Stripping Poland of its EU voting rights remains unlikely because it would require unanimity among all other EU governments and Hungary's Prime Minister Viktor Orban, himself seen by the EU as weakening democratic checks and balances, has promised to block any such action against his Polish ally.

But it would be politically very embarrassing for Poland if the EU ever comes to vote on sanctions, even with a Hungarian veto.

The dispute could also prompt member states to cut funds allocated to Poland in the next EU budget that runs from 2021. Poland is currently the biggest beneficiary of EU handouts for infrastructure and other projects.

REASSURING ISRAEL

Meanwhile, a Polish delegation headed by Deputy Foreign Minister Bartosz Cichocki held talks in Israel on Thursday in an effort to defuse the row over Poland's new Holocaust law.

Israel and the United States say the law could criminalise truthful scholarship on the role some Poles played in German crimes. Opponents accuse PiS of politicising World War Two to build a nationalist sense of grievance among Poles.
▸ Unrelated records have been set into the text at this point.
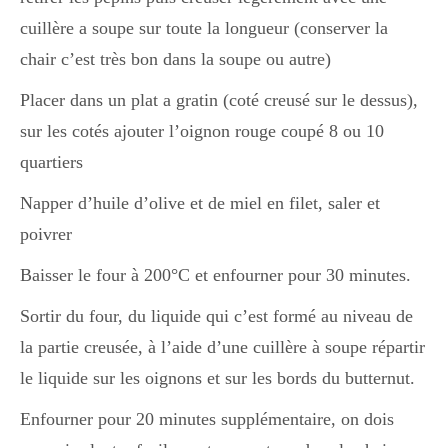
Japon
cuillère a soupe sur toute la longueur (conserver la
chair c’est très bon dans la soupe ou autre)
Boulette
Placer dans un plat a gratin (coté creusé sur le dessus),
sur les cotés ajouter l’oignon rouge coupé 8 ou 10
quartiers
Napper d’huile d’olive et de miel en filet, saler et
poivrer
Baisser le four à 200°C et enfourner pour 30 minutes.
Sortir du four, du liquide qui c’est formé au niveau de
la partie creusée, à l’aide d’une cuillère à soupe répartir
le liquide sur les oignons et sur les bords du butternut.
Enfourner pour 20 minutes supplémentaire, on dois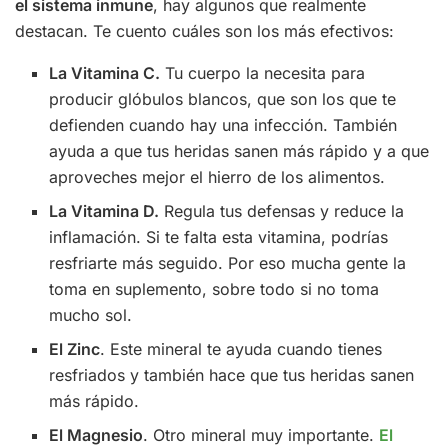
el sistema inmune
, hay algunos que realmente
destacan. Te cuento cuáles son los más efectivos:
La Vitamina C.
Tu cuerpo la necesita para
producir glóbulos blancos, que son los que te
defienden cuando hay una infección. También
ayuda a que tus heridas sanen más rápido y a que
aproveches mejor el hierro de los alimentos.
La Vitamina D.
Regula tus defensas y reduce la
inflamación. Si te falta esta vitamina, podrías
resfriarte más seguido. Por eso mucha gente la
toma en suplemento, sobre todo si no toma
mucho sol.
El Zinc
. Este mineral te ayuda cuando tienes
resfriados y también hace que tus heridas sanen
más rápido.
El Magnesio
. Otro mineral muy importante.
El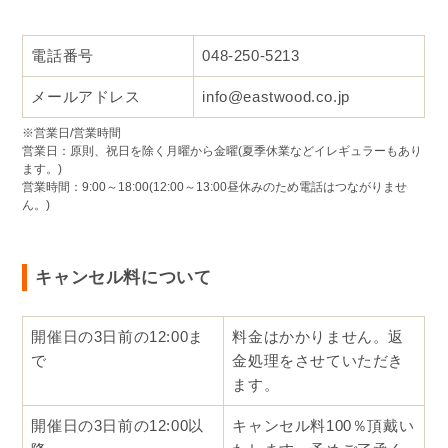
電話番号
048-250-5213
メールアドレス
info@eastwood.co.jp
※営業日/営業時間
営業日：原則、祝日を除く月曜から金曜(夏季休業などイレギュラーもあり
ます。)
営業時間：9:00～18:00(12:00～13:00昼休みのため電話はつながりませ
ん。)
キャンセル料について
開催日の3日前の12:00ま
料金はかかりません。返
で
金処理をさせていただき
ます。
開催日の3日前の12:00以
キャンセル料100％頂戴い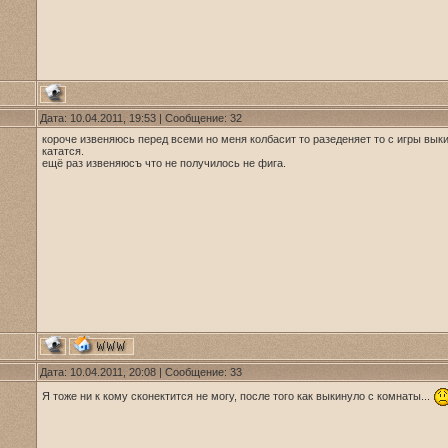
Дата: 10.04.2011, 19:53 | Сообщение:
32
короче извеняюсь перед всеми но меня колбасит то разеденяет то с игры выкид
кататся.
ещё раз извеняюсъ что не получилось не фига.
Дата: 10.04.2011, 20:08 | Сообщение:
33
Я тоже ни к кому сконектится не могу, после того как выкинуло с комнаты...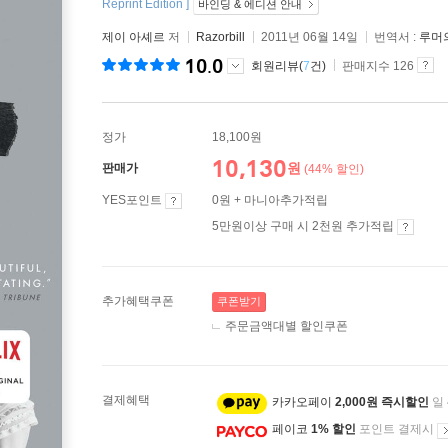
Reprint Edition ]
바인딩 & 에디션 안내
제이 아셰르
저
Razorbill
2011년 06월 14일
번역서 :
루머
10.0
회원리뷰(
7
건)
판매지수 126
정가
18,100원
10,130
원
판매가
(44% 할인)
YES포인트
0원 + 마니아추가적립
5만원이상 구매 시 2천원 추가적립
추가혜택쿠폰
쿠폰받기
주문금액대별 할인쿠폰
결제혜택
카카오페이
2,000원 즉시할인
일
페이코
1% 할인
포인트 결제시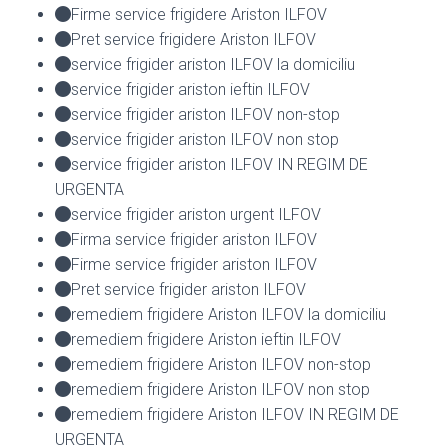
Firme service frigidere Ariston ILFOV
Pret service frigidere Ariston ILFOV
service frigider ariston ILFOV la domiciliu
service frigider ariston ieftin ILFOV
service frigider ariston ILFOV non-stop
service frigider ariston ILFOV non stop
service frigider ariston ILFOV IN REGIM DE
URGENTA
service frigider ariston urgent ILFOV
Firma service frigider ariston ILFOV
Firme service frigider ariston ILFOV
Pret service frigider ariston ILFOV
remediem frigidere Ariston ILFOV la domiciliu
remediem frigidere Ariston ieftin ILFOV
remediem frigidere Ariston ILFOV non-stop
remediem frigidere Ariston ILFOV non stop
remediem frigidere Ariston ILFOV IN REGIM DE
URGENTA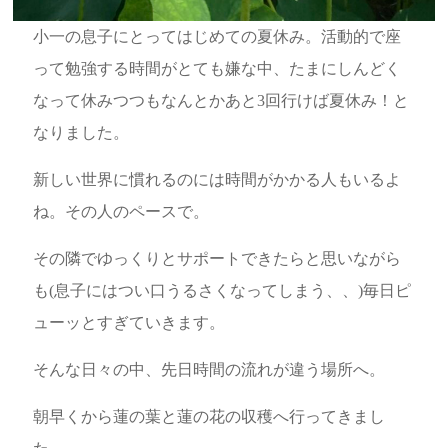
小一の息子にとってはじめての夏休み。活動的で座
って勉強する時間がとても嫌な中、たまにしんどく
なって休みつつもなんとかあと3回行けば夏休み！と
なりました。
新しい世界に慣れるのには時間がかかる人もいるよ
ね。その人のペースで。
その隣でゆっくりとサポートできたらと思いながら
も(息子にはつい口うるさくなってしまう、、)毎日ピ
ューッとすぎていきます。
そんな日々の中、先日時間の流れが違う場所へ。
朝早くから蓮の葉と蓮の花の収穫へ行ってきまし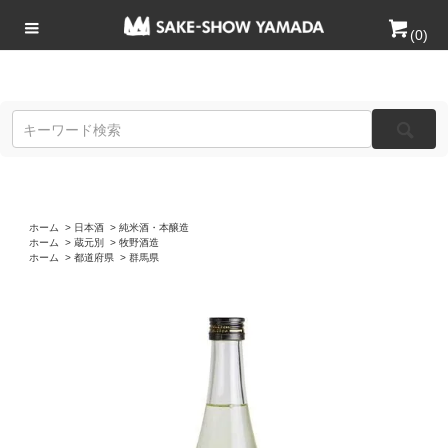
(
0
)
ホーム
>
日本酒
>
純米酒・本醸造
ホーム
>
蔵元別
>
牧野酒造
ホーム
>
都道府県
>
群馬県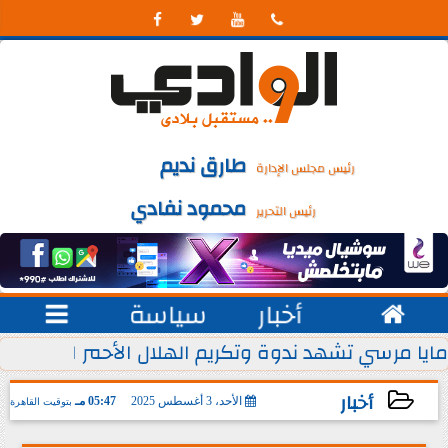




طارق نديم
رئيس مجلس الإدارة
محمود نفادي
رئيس التحرير

أخبار
سياسة

 يوليو من كل عام
مايا مرسي تشهد ندوة وتكريم الهلال الأحمر المصري ل
أخبار
الأحد، 3 أغسطس 2025
05:47 مـ
بتوقيت القاهرة
2025-08-03 17:47:48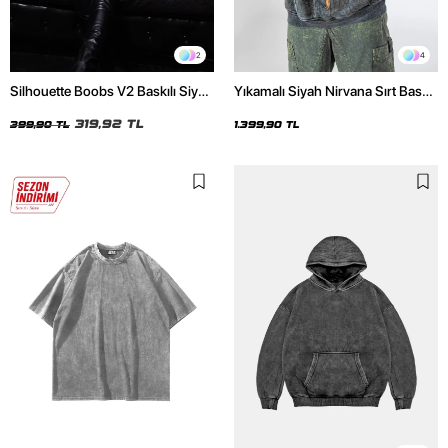
2
4
Silhouette Boobs V2 Baskılı Siyah
Yıkamalı Siyah Nirvana Sırt Baskılı
Crop Top
Unisex Oversize Hoodie
319,92 TL
399,90 TL
1.399,90 TL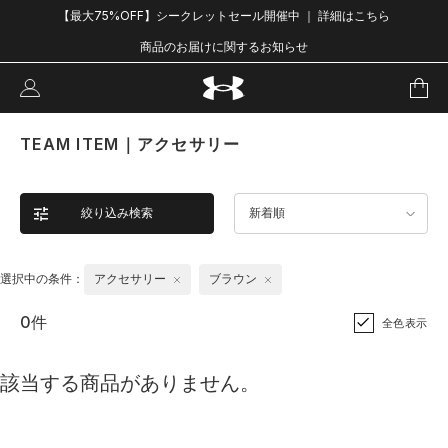
【最大75%OFF】シークレットセール開催中 ｜ 詳細はこちら
商品のお届けに関するお知らせ
TEAM ITEM｜アクセサリー
絞り込み検索
新着順
選択中の条件：
アクセサリー
ブラウン
0件
全色表示
該当する商品がありません。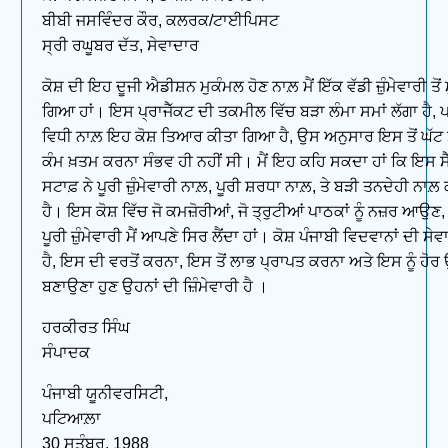
ਬੀਬੀ ਜਸਵਿੰਦਰ ਕੌਰ, ਕਲਰਕ/ਟਾਈਪਿਸਟ
ਸ੍ਰੀ ਰਘੂਬਰ ਦੱਤ, ਸੇਵਾਦਾਰ
ਕੋਸ਼ ਦੀ ਇਹ ਦੂਜੀ ਐਡੀਸ਼ਨ ਮੁਕੰਮਲ ਹੋਣ ਨਾਲ਼ ਮੈਂ ਇੱਕ ਵੱਡੀ ਜ਼ੁੰਮੇਵਾਰੀ ਤੋਂ
ਗਿਆ ਹਾਂ। ਇਸ ਪ੍ਰਾਜੈੱਕਟ ਦੀ ਤਕਮੀਲ ਵਿੱਚ ਬੜਾ ਲੰਮਾ ਸਮਾਂ ਲੱਗਾ ਹੈ,
ਵਿਧੀ ਨਾਲ਼ ਇਹ ਕੋਸ਼ ਤਿਆਰ ਕੀਤਾ ਗਿਆ ਹੈ, ਉਸ ਅਨੁਸਾਰ ਇਸ ਤੋਂ ਘੱਟ ਸ
ਕੰਮ ਖ਼ਤਮ ਕਰਨਾ ਸੰਭਵ ਹੀ ਨਹੀਂ ਸੀ। ਮੈਂ ਇਹ ਕਹਿ ਸਕਦਾ ਹਾਂ ਕਿ ਇਸ ਸੈ
ਸਟਾਫ਼ ਨੇ ਪੂਰੀ ਜ਼ੁੰਮੇਵਾਰੀ ਨਾਲ਼, ਪੂਰੀ ਸ਼ਰਧਾ ਨਾਲ਼, ਤੇ ਬੜੀ ਤਨਦੇਹੀ ਨਾਲ਼
ਹੈ। ਇਸ ਕੋਸ਼ ਵਿੱਚ ਜੋ ਕਮਜ਼ੋਰੀਆਂ, ਜੋ ਤ੍ਰੁਟੀਆਂ ਪਾਠਕਾਂ ਨੂੰ ਨਜ਼ਰ ਆਉਣ
ਪੂਰੀ ਜ਼ੁੰਮੇਵਾਰੀ ਮੈਂ ਆਪਣੇ ਸਿਰ ਲੈਂਦਾ ਹਾਂ। ਕੋਸ਼ ਪੰਜਾਬੀ ਵਿਦਵਾਨਾਂ ਦੀ ਸੇਵਾ
ਹੈ, ਇਸ ਦੀ ਵਰਤੋਂ ਕਰਨਾ, ਇਸ ਤੋਂ ਲਾਭ ਪ੍ਰਾਪਤ ਕਰਨਾ ਅਤੇ ਇਸ ਨੂੰ ਹੋਰ
ਬਣਾਉਣਾ ਹੁਣ ਉਹਨਾਂ ਦੀ ਜ਼ਿੰਮੇਵਾਰੀ ਹੈ ।
ਹਰਕੀਰਤ ਸਿੰਘ
ਸੰਪਾਦਕ
ਪੰਜਾਬੀ ਯੂਨੀਵਰਸਿਟੀ,
ਪਟਿਆਲ਼ਾ
30 ਸਤੰਬਰ, 1988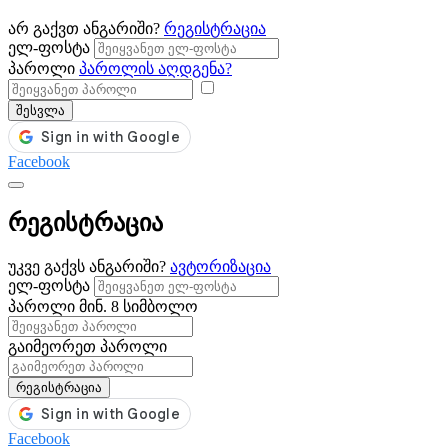
არ გაქვთ ანგარიში?
რეგისტრაცია
ელ-ფოსტა
პაროლი
პაროლის აღდგენა?
შესვლა
Facebook
რეგისტრაცია
უკვე გაქვს ანგარიში?
ავტორიზაცია
ელ-ფოსტა
პაროლი
მინ. 8 სიმბოლო
გაიმეორეთ პაროლი
რეგისტრაცია
Facebook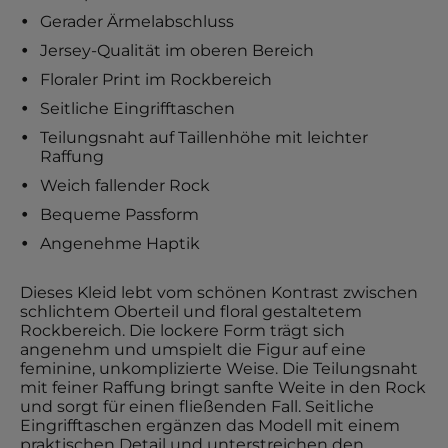
Gerader Ärmelabschluss
Jersey-Qualität im oberen Bereich
Floraler Print im Rockbereich
Seitliche Eingrifftaschen
Teilungsnaht auf Taillenhöhe mit leichter
Raffung
Weich fallender Rock
Bequeme Passform
Angenehme Haptik
Dieses Kleid lebt vom schönen Kontrast zwischen
schlichtem Oberteil und floral gestaltetem
Rockbereich. Die lockere Form trägt sich
angenehm und umspielt die Figur auf eine
feminine, unkomplizierte Weise. Die Teilungsnaht
mit feiner Raffung bringt sanfte Weite in den Rock
und sorgt für einen fließenden Fall. Seitliche
Eingrifftaschen ergänzen das Modell mit einem
praktischen Detail und unterstreichen den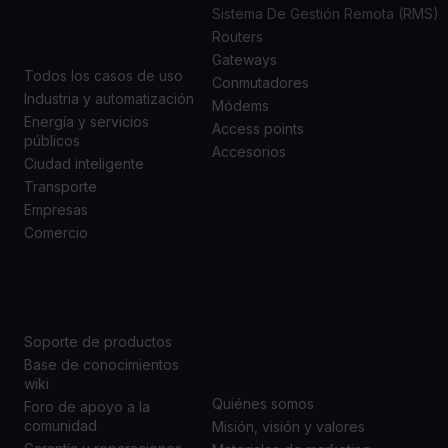
DE USO
Sistema De Gestión Remota (RMS)
Routers
Gateways
Todos los casos de uso
Conmutadores
Industria y automatización
Módems
Energía y servicios
Access points
públicos
Accesorios
Ciudad inteligente
Transporte
Empresas
Comercio
SOPORTE
ACERCA DE
NOSOTROS
Soporte de productos
Base de conocimientos
wiki
Quiénes somos
Foro de apoyo a la
comunidad
Misión, visión y valores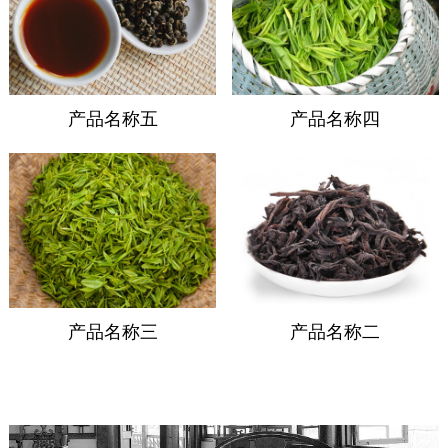
产品名称五
产品名称四
产品名称三
产品名称二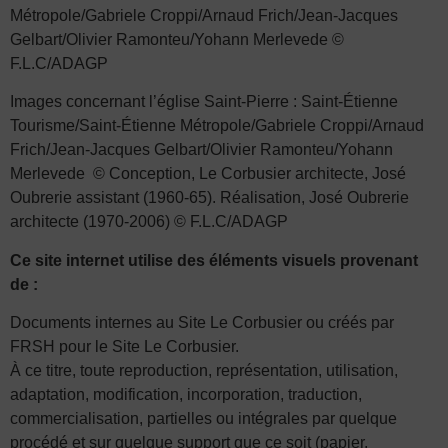
Métropole/Gabriele Croppi/Arnaud Frich/Jean-Jacques
Gelbart/Olivier Ramonteu/Yohann Merlevede ©
F.L.C/ADAGP
Images concernant l’église Saint-Pierre : Saint-Étienne
Tourisme/Saint-Étienne Métropole/Gabriele Croppi/Arnaud
Frich/Jean-Jacques Gelbart/Olivier Ramonteu/Yohann
Merlevede © Conception, Le Corbusier architecte, José
Oubrerie assistant (1960-65). Réalisation, José Oubrerie
architecte (1970-2006) © F.L.C/ADAGP
Ce site internet utilise des éléments visuels provenant
de :
Documents internes au Site Le Corbusier ou créés par
FRSH pour le Site Le Corbusier.
À ce titre, toute reproduction, représentation, utilisation,
adaptation, modification, incorporation, traduction,
commercialisation, partielles ou intégrales par quelque
procédé et sur quelque support que ce soit (papier,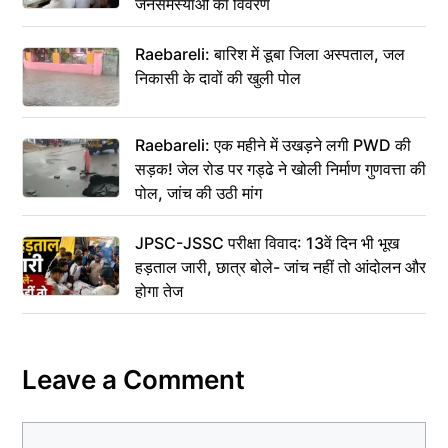
जनसमस्याओं का विवरण
Raebareli: बारिश में डूबा जिला अस्पताल, जल
निकासी के दावों की खुली पोल
Raebareli: एक महीने में उखड़ने लगी PWD की
सड़क! जेल रोड पर गड्ढे ने खोली निर्माण गुणवत्ता की
पोल, जांच की उठी मांग
JPSC-JSSC परीक्षा विवाद: 13वें दिन भी भूख
हड़ताल जारी, छात्र बोले- जांच नहीं तो आंदोलन और
होगा तेज
Leave a Comment
Comment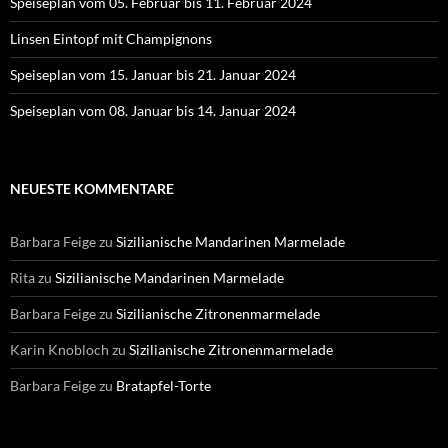
Speiseplan vom 05. Februar bis 11. Februar 2024
Linsen Eintopf mit Champignons
Speiseplan vom 15. Januar bis 21. Januar 2024
Speiseplan vom 08. Januar bis 14. Januar 2024
NEUESTE KOMMENTARE
Barbara Feige
zu
Sizilianische Mandarinen Marmelade
Rita
zu
Sizilianische Mandarinen Marmelade
Barbara Feige
zu
Sizilianische Zitronenmarmelade
Karin Knobloch
zu
Sizilianische Zitronenmarmelade
Barbara Feige
zu
Bratapfel-Torte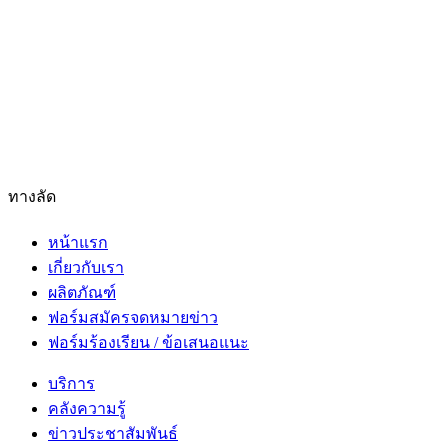
ทางลัด
หน้าแรก
เกี่ยวกับเรา
ผลิตภัณฑ์
ฟอร์มสมัครจดหมายข่าว
ฟอร์มร้องเรียน / ข้อเสนอแนะ
บริการ
คลังความรู้
ข่าวประชาสัมพันธ์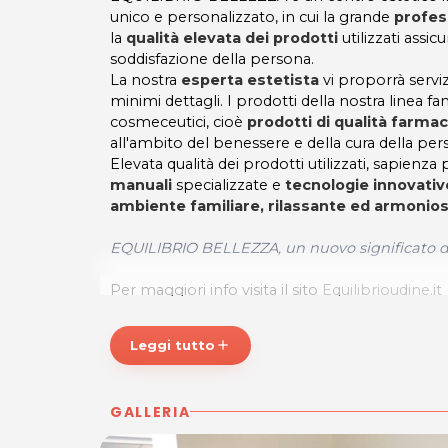
unico e personalizzato, in cui la grande
profes
la
qualità elevata dei prodotti
utilizzati assi
soddisfazione della persona.
La nostra
esperta estetista
vi proporrà servizi
minimi dettagli. I prodotti della nostra linea fa
cosmeceutici, cioè
prodotti di qualità farmac
all'ambito del benessere e della cura della per
Elevata qualità dei prodotti utilizzati, sapienza
manuali
specializzate e
tecnologie innovativ
ambiente familiare, rilassante ed armonio
EQUILIBRIO BELLEZZA, un nuovo significato di
Per maggiori info visita il sito
Equilibrioudine.it
*Prezzi di listino verificati in data 26/02/2018
Leggi tutto
add
ORARI
Lun 12.00-20.00
GALLERIA
Mar 09.00-17.00
Mer 12.00-20.00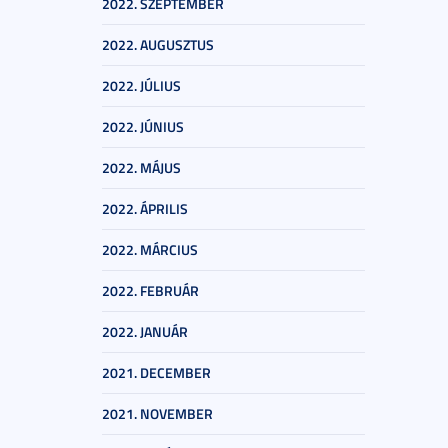
2022. SZEPTEMBER
2022. AUGUSZTUS
2022. JÚLIUS
2022. JÚNIUS
2022. MÁJUS
2022. ÁPRILIS
2022. MÁRCIUS
2022. FEBRUÁR
2022. JANUÁR
2021. DECEMBER
2021. NOVEMBER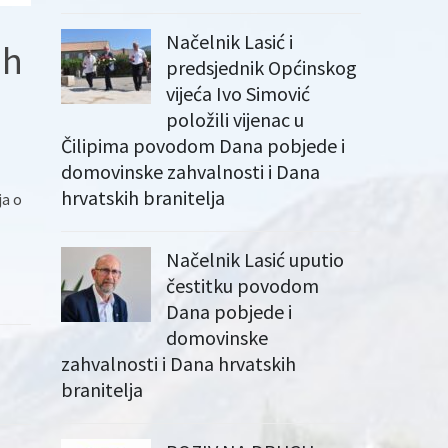
Načelnik Lasić i
ih
predsjednik Općinskog
vijeća Ivo Simović
položili vijenac u
Čilipima povodom Dana pobjede i
domovinske zahvalnosti i Dana
hrvatskih branitelja
ja o
Načelnik Lasić uputio
čestitku povodom
Dana pobjede i
domovinske
zahvalnosti i Dana hrvatskih
branitelja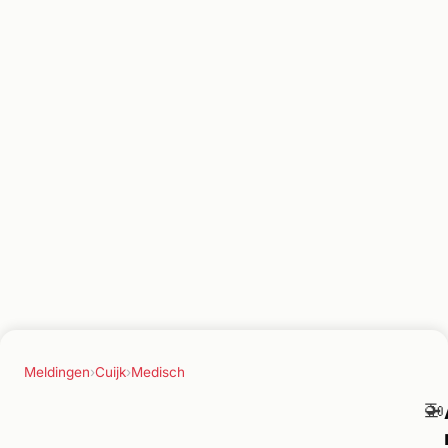
Meldingen
›
Cuijk
›
Medisch
🚁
PiS, which sees Poland solely as a victim of Nazi German aggression, says the law is needed to protect national honour.

"We are here ready and open to answer all the questions and to clarify whatever is left to be clarified with regard to the anti-defamation law recently amended in Poland," Cichocki told his Israeli hosts in Jerusalem.

Israeli Foreign Ministry director-general Yuval Rotem replied: "We must make sure that historical truths are preserved and that there will be no restriction on the freedom of research and speech..."

More than 90 per cent of the 3.2 million Jews who lived in pre-war Poland were murdered by the Nazis during their occupation of the country, accounting for about half of all Jews killed in the Holocaust. Jews from other parts of Europe were sent to be murdered at death camps such as Auschwitz and Treblinka, built and operated by the Germans in Poland.

The Nazis also killed 1.9 million non-Jewish Polish citizens, although there was never a plan to exterminate all of them, as there was with Jews.